(EXTRACTED MATERIAL begins)
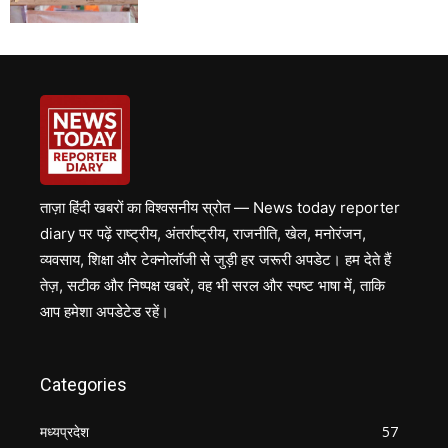
ताज़ा हिंदी खबरों का विश्वसनीय स्रोत — News today reporter
diary पर पढ़ें राष्ट्रीय, अंतर्राष्ट्रीय, राजनीति, खेल, मनोरंजन,
व्यवसाय, शिक्षा और टेक्नोलॉजी से जुड़ी हर जरूरी अपडेट। हम देते हैं
तेज़, सटीक और निष्पक्ष खबरें, वह भी सरल और स्पष्ट भाषा में, ताकि
आप हमेशा अपडेटेड रहें।
Categories
मध्यप्रदेश
57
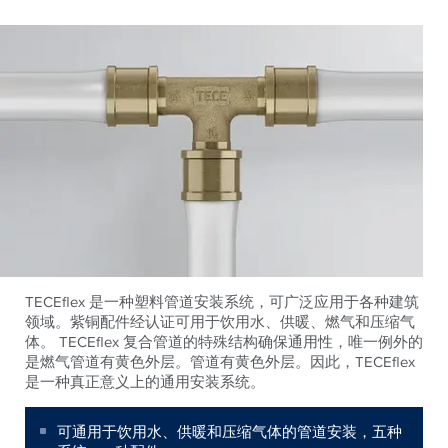
TECEflex 是一种塑料管道安装系统，可广泛应用于各种建筑
领域。紫铜配件经认证可用于饮用水、供暖、燃气和压缩气
体。 TECEflex 复合管道的特殊结构确保通用性，唯一例外的
是燃气管道有黄色外层。管道有黄色外层。因此，TECEflex
是一种真正意义上的通用安装系统。
可通用于饮用水、供暖和压缩气体的管道安装，五种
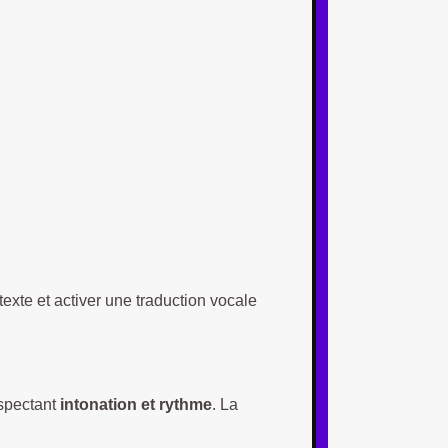
texte et activer une traduction vocale
espectant
intonation et rythme
. La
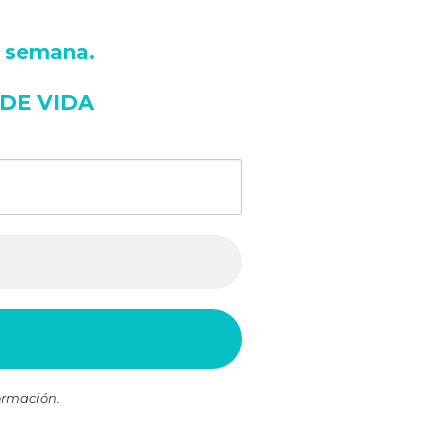
a semana
.
 DE VIDA
ormación.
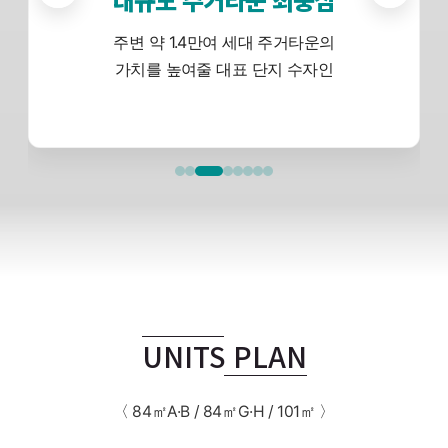
주변 약 1.4만여 세대 주거타운의
가치를 높여줄 대표 단지 수자인
UNITS PLAN
〈 84㎡A·B / 84㎡G·H / 101㎡ 〉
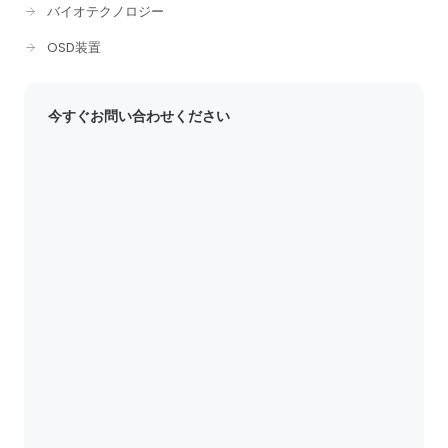
バイオテクノロジー
OSD装置
今すぐお問い合わせください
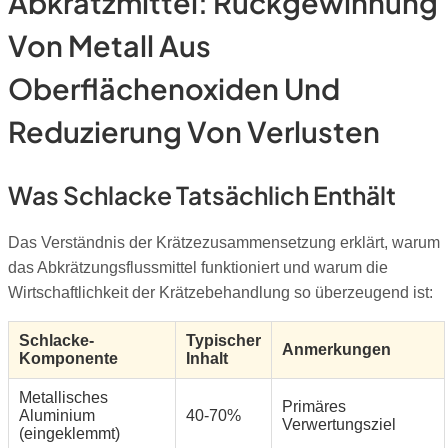
Abkrätzmittel: Rückgewinnung
Von Metall Aus
Oberflächenoxiden Und
Reduzierung Von Verlusten
Was Schlacke Tatsächlich Enthält
Das Verständnis der Krätzezusammensetzung erklärt, warum
das Abkrätzungsflussmittel funktioniert und warum die
Wirtschaftlichkeit der Krätzebehandlung so überzeugend ist:
Schlacke-
Typischer
Anmerkungen
Komponente
Inhalt
Metallisches
Primäres
Aluminium
40-70%
Verwertungsziel
(eingeklemmt)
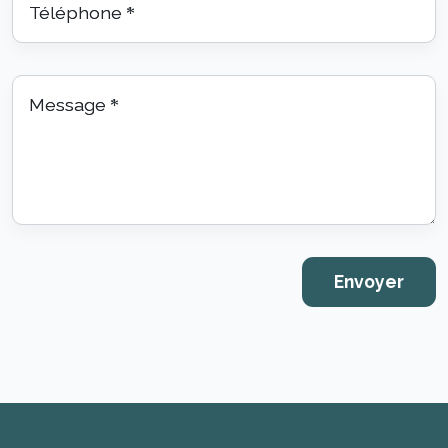
Téléphone
*
Message
*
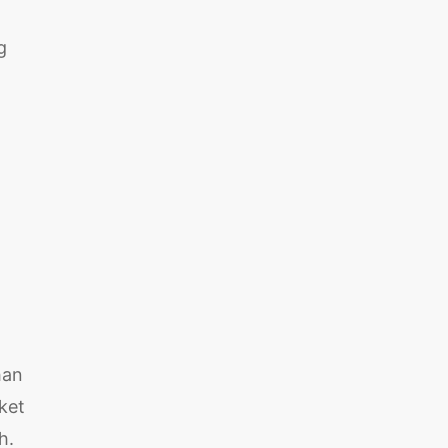
g
han
ket
h.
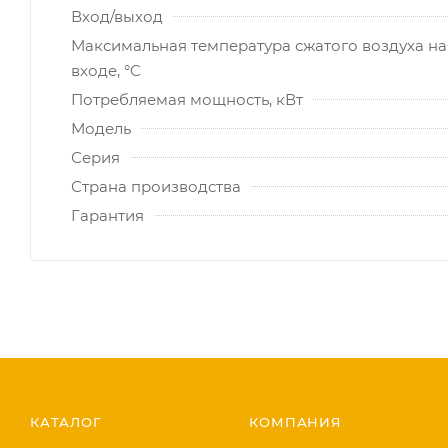
Вход/выход
Максимальная температура сжатого воздуха на
входе, °C
Потребляемая мощность, кВт
Модель
Серия
Страна производства
Гарантия
КАТАЛОГ
КОМПАНИЯ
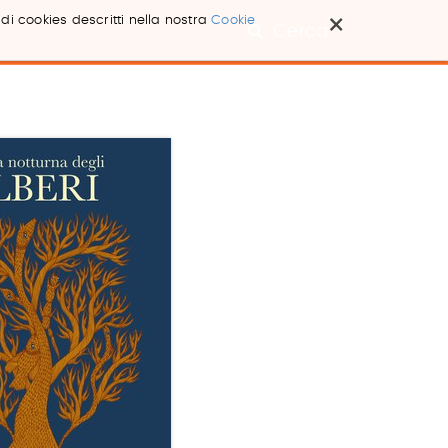
×
 di cookies descritti nella nostra
Cookie
Cerca ...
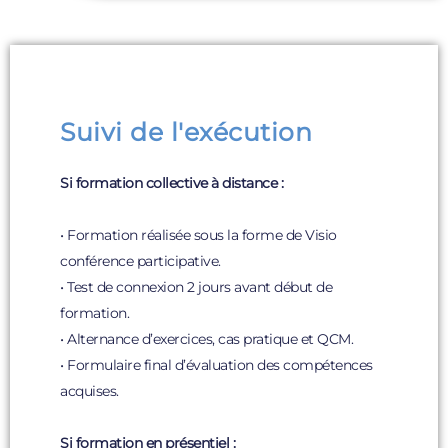
Suivi de l'exécution
Si formation collective à distance :
• Formation réalisée sous la forme de Visio
conférence participative.
• Test de connexion 2 jours avant début de
formation.
• Alternance d’exercices, cas pratique et QCM.
• Formulaire final d’évaluation des compétences
acquises.
Si formation en présentiel :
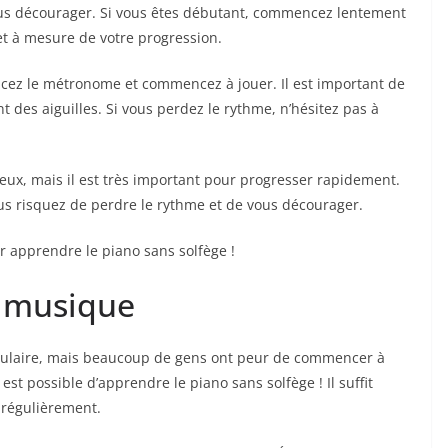
ous décourager. Si vous êtes débutant, commencez lentement
t à mesure de votre progression.
ncez le métronome et commencez à jouer. Il est important de
 des aiguilles. Si vous perdez le rythme, n’hésitez pas à
eux, mais il est très important pour progresser rapidement.
us risquez de perdre le rythme et de vous décourager.
r apprendre le piano sans solfège !
 musique
pulaire, mais beaucoup de gens ont peur de commencer à
st possible d’apprendre le piano sans solfège ! Il suffit
 régulièrement.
(EXTRACTED MATERIAL ends)
→ **TRY IT**: Skipping any pictures, transcribe the full listing exactly.

→ **RESULT**:
ताज़ा हिंदी खबरों का विश्वसनीय स्रोत — News today reporter
diary पर पढ़ें राष्ट्रीय, अंतर्राष्ट्रीय, राजनीति, खेल, मनोरंजन,
व्यवसाय, शिक्षा और टेक्नोलॉजी से जुड़ी हर जरूरी अपडेट। हम देते हैं
तेज़, सटीक और निष्पक्ष खबरें, वह भी सरल और स्पष्ट भाषा में, ताकि
आप हमेशा अपडेटेड रहें।
Categories
मध्यप्रदेश
57
TECEflex 是一种塑料管道安装系统，可广泛应用于各种建筑
领域。紫铜配件经认证可用于饮用水、供暖、燃气和压缩气
体。 TECEflex 复合管道的特殊结构确保通用性，唯一例外的
是燃气管道有黄色外层。管道有黄色外层。因此，TECEflex
是一种真正意义上的通用安装系统。
可通用于饮用水、供暖和压缩气体的管道安装，五种
texte et activer une traduction vocale
espectant
intonation et rythme
. La
a semana
.
 DE VIDA
ormación.
주변 약 1.4만여 세대 주거타운의
가치를 높여줄 대표 단지 수자인
UNITS PLAN
〈 84㎡A·B / 84㎡G·H / 101㎡ 〉
バイオテクノロジー
OSD装置
今すぐお問い合わせください
Abkrätzmittel: Rückgewinnung
Von Metall Aus
Oberflächenoxiden Und
Reduzierung Von Verlusten
Was Schlacke Tatsächlich Enthält
Das Verständnis der Krätzezusammensetzung erklärt, warum
das Abkrätzungsflussmittel funktioniert und warum die
Wirtschaftlichkeit der Krätzebehandlung so überzeugend ist:
Schlacke-
Typischer
Anmerkungen
Komponente
Inhalt
Metallisches
Primäres
Aluminium
40-70%
Verwertungsziel
(eingeklemmt)
Téléphone
*
Message
*
g
han
ket
h.
Вход/выход
Максимальная температура сжатого воздуха на
входе, °C
Потребляемая мощность, кВт
Модель
Серия
Страна производства
Гарантия
КАТАЛОГ
КОМПАНИЯ
×
 di cookies descritti nella nostra
Cookie
Cerca ...
Suivi de l'exécution
Si formation collective à distance :
• Formation réalisée sous la forme de Visio
conférence participative.
• Test de connexion 2 jours avant début de
formation.
• Alternance d’exercices, cas pratique et QCM.
• Formulaire final d’évaluation des compétences
acquises.
Si formation en présentiel :
ous décourager. Si vous êtes débutant, commencez lentement
t à mesure de votre progression.
ncez le métronome et commencez à jouer. Il est important de
 des aiguilles. Si vous perdez le rythme, n’hésitez pas à
eux, mais il est très important pour progresser rapidement.
us risquez de perdre le rythme et de vous décourager.
r apprendre le piano sans solfège !
 musique
pulaire, mais beaucoup de gens ont peur de commencer à
st possible d’apprendre le piano sans solfège ! Il suffit
 régulièrement.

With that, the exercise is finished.